WORK ITEM » Retype every line of the data below, starting with the first and ending with the line that contains "29.06 в 18:40", but leave out the pictures.

PROVIDED ENTRIES »
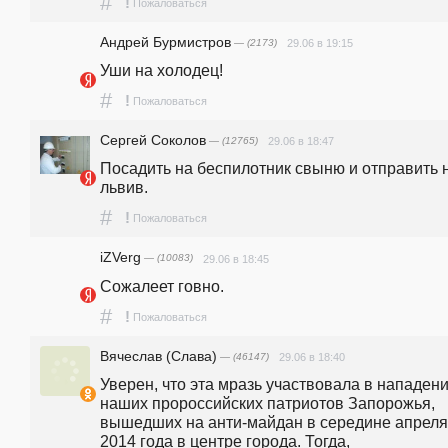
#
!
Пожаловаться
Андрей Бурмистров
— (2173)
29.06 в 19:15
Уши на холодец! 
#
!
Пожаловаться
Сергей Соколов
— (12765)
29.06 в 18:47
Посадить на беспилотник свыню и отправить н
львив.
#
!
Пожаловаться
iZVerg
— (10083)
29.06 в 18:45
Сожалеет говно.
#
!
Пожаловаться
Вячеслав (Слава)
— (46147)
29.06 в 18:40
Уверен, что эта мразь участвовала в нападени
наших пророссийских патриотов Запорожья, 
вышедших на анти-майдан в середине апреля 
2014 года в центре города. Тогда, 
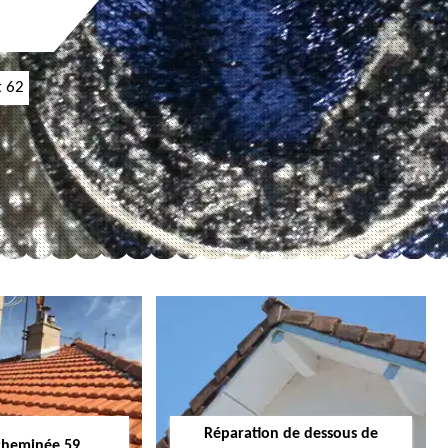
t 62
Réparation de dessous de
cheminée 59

ANSWER SECTION »
#
!
Пожаловаться
Андрей Бурмистров
— (2173)
29.06 в 19:15
Уши на холодец! 
#
!
Пожаловаться
Сергей Соколов
— (12765)
29.06 в 18:47
Посадить на беспилотник свыню и отправить н
львив.
#
!
Пожаловаться
iZVerg
— (10083)
29.06 в 18:45
Сожалеет говно.
#
!
Пожаловаться
Вячеслав (Слава)
— (46147)
29.06 в 18:40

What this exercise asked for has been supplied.